En Allemagne, l’école commence normalement à 8h et se termine vers 13/14h. Il n’y a pas de cours l’après-midi. Mon école m’a demandé de faire aussi la « Nachmittagsbetreuung » (prise en charge des élèves l’après-midi). Les mardis, par exemple, je commençais à 10h, j’avais environ trois heures de cours jusqu’à 13h. J’allais dans les classes de français de tous niveaux. Il y avait des classes où j’aidais le professeur en tant que locuteur natif à corriger des fautes à l’oral, dans d’autres classes j’ai réalisé de grands projets avec les élèves. Nous avons par exemple fait des projets de publicité où des groupes de quatre à cinq personnes devaient créer des publicités en français. Puis j’avais une pause déjeuner de 13h à 14h et après j’étais dans la « Nachmittagsbetreuung » jusqu’à 16h30. J’aidais les enfants à faire leurs devoirs, puis ils avaient du temps libre et faisaient du sport dehors ou allaient dans des « AG » (groupes de travail). Comme il n’y avait pas encore d’AG les mardis, j’ai crée une « Basketball AG ». J’ai aussi essayé d’y appliquer un peu le français. Nous avons par exemple essayé de compter en français quand on faisait des passes. Cette AG va continuer cette année avec mon successeur.

 

Comment votre volontariat a-t-il été accompagné par l’OFAJ ?
Il y avait quatre séminaires, deux en Allemagne et deux en France, qui chacun ont duré cinq ou six jours. Nous avions un premier séminaire dans le sud de la France avant le début du volontariat en septembre. Le deuxième a eu lieu à Berlin en décembre, puis il y avait un séminaire en Provence en mars et le dernier a eu lieu en juin, donc après le volontariat, en Hesse.
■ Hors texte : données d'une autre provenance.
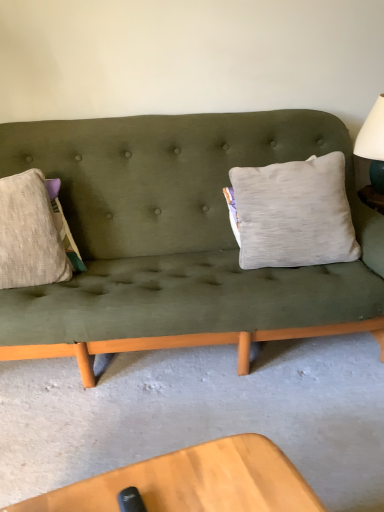 Question: From a real-world perspective, is gray fabric pillow at center-right above or below white matte table lamp at upper right?

Choices:
 (A) below
 (B) above

Answer: (A)

Question: Considering the positions of gray fabric pillow at center-right and white matte table lamp at upper right in the image, is gray fabric pillow at center-right bigger or smaller than white matte table lamp at upper right?

Choices:
 (A) small
 (B) big

Answer: (B)

Question: Is gray fabric pillow at center-right inside the boundaries of white matte table lamp at upper right, or outside?

Choices:
 (A) outside
 (B) inside

Answer: (A)

Question: Do you think white matte table lamp at upper right is within gray fabric pillow at center-right, or outside of it?

Choices:
 (A) outside
 (B) inside

Answer: (A)

Question: Would you say white matte table lamp at upper right is to the left or to the right of gray fabric pillow at center-right in the picture?

Choices:
 (A) right
 (B) left

Answer: (A)

Question: From their relative heights in the image, would you say white matte table lamp at upper right is taller or shorter than gray fabric pillow at center-right?

Choices:
 (A) tall
 (B) short

Answer: (B)

Question: Does point (380, 173) appear closer or farther from the camera than point (269, 264)?

Choices:
 (A) farther
 (B) closer

Answer: (B) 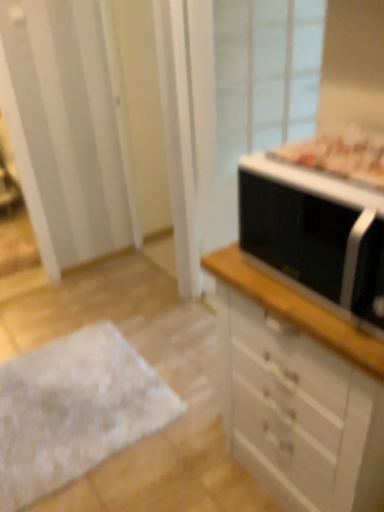 Where is `blank space situated above white fluffy rug at lower left (from a real-world perspective)`? This screenshot has width=384, height=512. blank space situated above white fluffy rug at lower left (from a real-world perspective) is located at coordinates (72, 389). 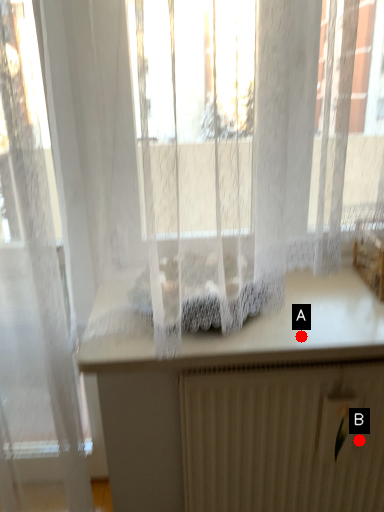 Question: Two points are circled on the image, labeled by A and B beside each circle. Which point is closer to the camera taking this photo?

Choices:
 (A) A is closer
 (B) B is closer

Answer: (A)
Qu’avez-vous particulièrement aimé dans votre volontariat ?
Je travaillais environ 25 heures, donc j’ai pu avoir une bonne balance entre le travail et le temps libre en dehors de l’école. J’ai aussi participé à l’échange scolaire pour lequel nous sommes allés en Bretagne. Cela a vraiment donné envie aux enfants de parler français. Il y a plusieurs classes qui apprennent le français comme troisième langue, du coup leur français était moins bien que celui des autres élèves. Nous avons fait des projets particuliers avec eux, qui me plaisaient beaucoup.

Comment étiez-vous logé ?
L’OFAJ prévient les tuteurs sur place qui ensuite aident les volontaires à trouver un logement. Moi j’ai préféré être en colocation. J’habitais au centre de Sarrebruck avec deux allemands, ce qui m’a beaucoup aidé à progresser en allemand.
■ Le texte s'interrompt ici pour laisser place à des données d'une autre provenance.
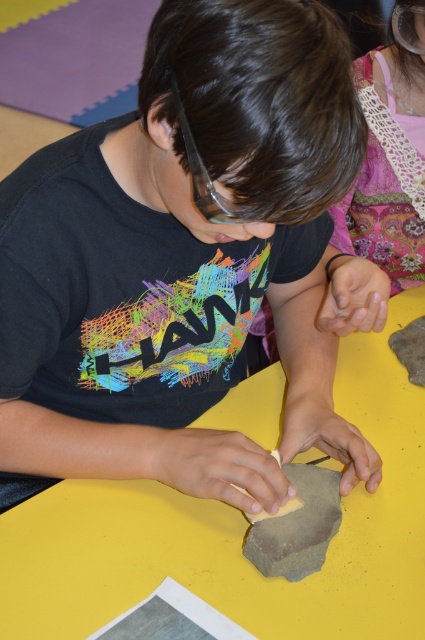 Question: Based on their relative distances, which object is nearer to the clear plastic goggles at upper center?

Choices:
 (A) patterned fabric bag at upper right
 (B) clear plastic goggles at center

Answer: (A)

Question: Does gray rough stone at center have a smaller size compared to clear plastic goggles at upper center?

Choices:
 (A) no
 (B) yes

Answer: (A)

Question: Can you confirm if matte black shirt at center is positioned above clear plastic goggles at center?

Choices:
 (A) no
 (B) yes

Answer: (A)

Question: Does patterned fabric bag at upper right come behind clear plastic goggles at center?

Choices:
 (A) no
 (B) yes

Answer: (B)

Question: Which of these objects is positioned closest to the yellow matte table at center?

Choices:
 (A) gray rough stone at center
 (B) matte black shirt at center
 (C) clear plastic goggles at upper center

Answer: (A)

Question: Which object is the farthest from the matte black shirt at center?

Choices:
 (A) clear plastic goggles at center
 (B) clear plastic goggles at upper center
 (C) yellow matte table at center

Answer: (B) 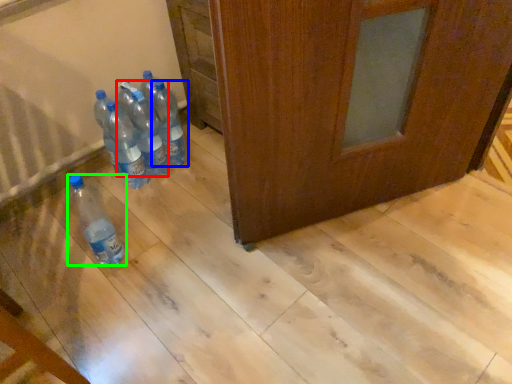 Question: Which is farther away from bottle (highlighted by a red box)? bottle (highlighted by a blue box) or bottle (highlighted by a green box)?

Choices:
 (A) bottle
 (B) bottle

Answer: (B) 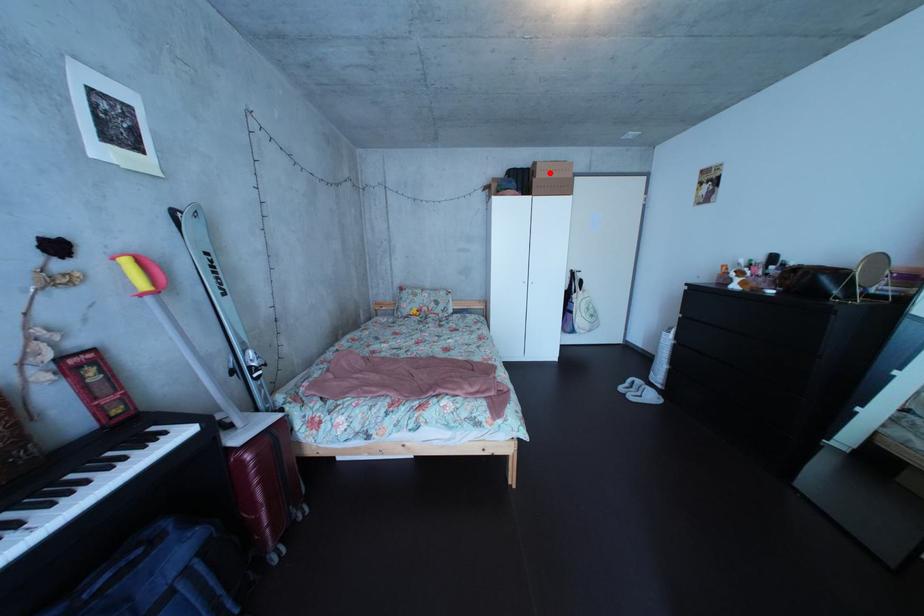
Vous vous êtes plu à Sarrebruck ?
La relation avec Sarrebruck est quelques fois un peu compliquée pour les volontaires. C’est sûr que si on est tout seul à Sarrebruck, ce n’est pas facile. En plus quand je suis arrivé, il ne faisait pas très beau. Mais je savais que j’y étais pour un an, j’avais déjà vécu à l’étranger, donc j’ai très vite relativisé. On trouve des endroits très sympathiques à Sarrebruck, une fois qu’on connaît un peu les sarrebruckois. Et c’est une ville très verte. Mes colocataires m’ont montré des endroits où l’on pouvait faire des barbecues et un quartier de bars très sympathique, entre autres. Finalement, j’ai vraiment bien aimé mon année à Sarrebruck.
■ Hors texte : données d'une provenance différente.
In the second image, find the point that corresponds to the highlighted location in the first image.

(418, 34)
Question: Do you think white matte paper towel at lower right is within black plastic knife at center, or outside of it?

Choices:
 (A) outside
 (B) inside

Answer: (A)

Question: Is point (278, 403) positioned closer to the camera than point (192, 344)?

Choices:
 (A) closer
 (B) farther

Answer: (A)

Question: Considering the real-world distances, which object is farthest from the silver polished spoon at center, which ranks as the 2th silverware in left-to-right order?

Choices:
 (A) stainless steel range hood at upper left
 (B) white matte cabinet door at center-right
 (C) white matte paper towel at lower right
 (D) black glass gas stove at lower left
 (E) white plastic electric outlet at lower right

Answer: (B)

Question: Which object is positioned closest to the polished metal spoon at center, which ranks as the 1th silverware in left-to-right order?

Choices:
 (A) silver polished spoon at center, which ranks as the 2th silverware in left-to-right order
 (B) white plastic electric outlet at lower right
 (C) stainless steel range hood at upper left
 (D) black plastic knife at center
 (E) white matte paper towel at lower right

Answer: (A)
Un conseil pour les futurs volontaires ?
D’essayer de se mettre directement en contact avec les autres volontaires de la ville pour ne pas se sentir trop seul, sans rester uniquement entre français. Trouver des hobbies, un club de sport est par exemple un très bon moyen de socialisation. Pour ma part, je suis rentré dans une association de parcours où je me suis fait de nouveaux amis allemands. Je conseille aussi de se mettre en colocation, c’est ce qui m’a permis de vraiment progresser en allemand. À l’école, notre mission est de promouvoir le français, donc on parle aussi un peu allemand, mais globalement c’est le français. En ce qui concerne les cours, je conseille d’échanger le plus possible avec les autres volontaires. Moi au début j’avais un peu de mal, mais ensuite j’ai commencé à discuter avec les autres volontaires, échanger des idées, ce qui m’a été très utile. Et enfin, s’il y a la possibilité de joindre un ancien volontaire, contactez-le pour lui demander des conseils !

En 2017-2018, vous ferez partie des jeunes ambassadeurs de l’OFAJ. Pourriez-vous nous en dire plus sur votre mission ?
Cette année est un peu une année transitoire pour moi. Je voudrais faire un tour du monde dans un an, donc je vais d’abord travailler un peu à Lyon, si possible dans le domaine du franco-allemand, et économiser de l’argent. Après ce voyage, je vais commencer à réviser pour devenir instituteur. Comme j’aurai un peu de temps cette année, je voulais absolument faire ce programme de jeune ambassadeur pour pouvoir promouvoir le franco-allemand et l’OFAJ, qui m’a beaucoup aidé dans mon parcours. Avoir été accepté comme jeune ambassadeur me fait vraiment plaisir. Dans le cadre de ma mission je voudrais visiter des lycées à Lyon pour parler dans les classes d’allemand et les informer sur les différents programmes de l’OFAJ.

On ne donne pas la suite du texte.